### Instructions to follow
What you return should be the entries, unchanged, without their pictures.

Task data section start

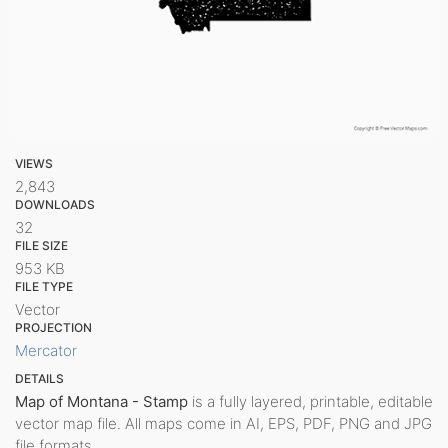
VIEWS
2,843
DOWNLOADS
32
FILE SIZE
953 KB
FILE TYPE
Vector
PROJECTION
Mercator
DETAILS
Map of Montana - Stamp
is a fully layered, printable, editable
vector map file. All maps come in AI, EPS, PDF, PNG and JPG
file formats.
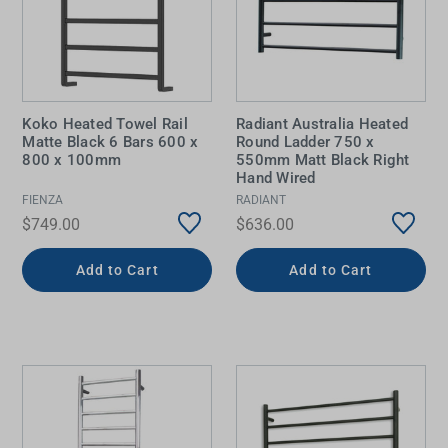
Koko Heated Towel Rail
Radiant Australia Heated
Matte Black 6 Bars 600 x
Round Ladder 750 x
800 x 100mm
550mm Matt Black Right
Hand Wired
FIENZA
RADIANT
$749.00
$636.00
Add to Cart
Add to Cart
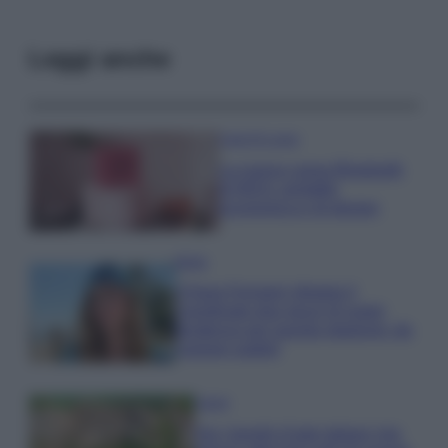
Leggi anche
Case Di Lusso
La nuova cassa Bluetooth
di IKEA: portatile
economica e di design
Moda
Chiara Ferragni sfoggia il
coordinato due pezzi di super
tendenza per questa stagione: da
copiare subito!
Viaggi
Qui i borghi d’arte italiani che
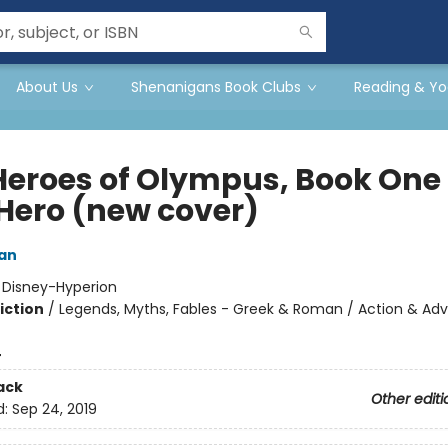
About Us
Shenanigans Book Clubs
Reading & Yo
Heroes of Olympus, Book One
 Hero (new cover)
dan
:
Disney-Hyperion
iction
/
Legends, Myths, Fables - Greek & Roman / Action & Adv
4
ack
Other editi
d:
Sep 24, 2019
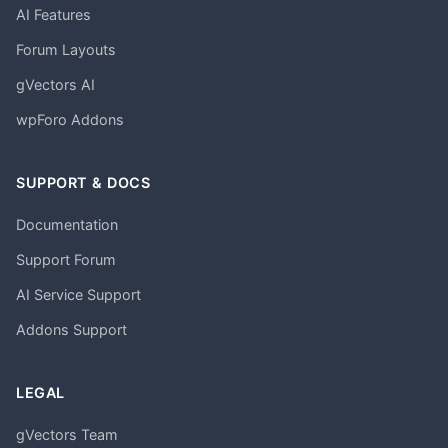
AI Features
Forum Layouts
gVectors AI
wpForo Addons
SUPPORT & DOCS
Documentation
Support Forum
AI Service Support
Addons Support
LEGAL
gVectors Team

Task data section end

### Response area
VIEWS
2,843
DOWNLOADS
32
FILE SIZE
953 KB
FILE TYPE
Vector
PROJECTION
Mercator
DETAILS
Map of Montana - Stamp
is a fully layered, printable, editable
vector map file. All maps come in AI, EPS, PDF, PNG and JPG
file formats.
Koko Heated Towel Rail
Radiant Australia Heated
Matte Black 6 Bars 600 x
Round Ladder 750 x
800 x 100mm
550mm Matt Black Right
Hand Wired
FIENZA
RADIANT
$749.00
$636.00
Add to Cart
Add to Cart
Leggi anche
Case Di Lusso
La nuova cassa Bluetooth
di IKEA: portatile
economica e di design
Moda
Chiara Ferragni sfoggia il
coordinato due pezzi di super
tendenza per questa stagione: da
copiare subito!
Viaggi
Qui i borghi d’arte italiani che
About Us
Shenanigans Book Clubs
Reading & Yo
Heroes of Olympus, Book One
 Hero (new cover)
dan
:
Disney-Hyperion
iction
/
Legends, Myths, Fables - Greek & Roman / Action & Adv
4
ack
Other editi
d:
Sep 24, 2019
AI Features
Forum Layouts
gVectors AI
wpForo Addons
SUPPORT & DOCS
Documentation
Support Forum
AI Service Support
Addons Support
LEGAL
gVectors Team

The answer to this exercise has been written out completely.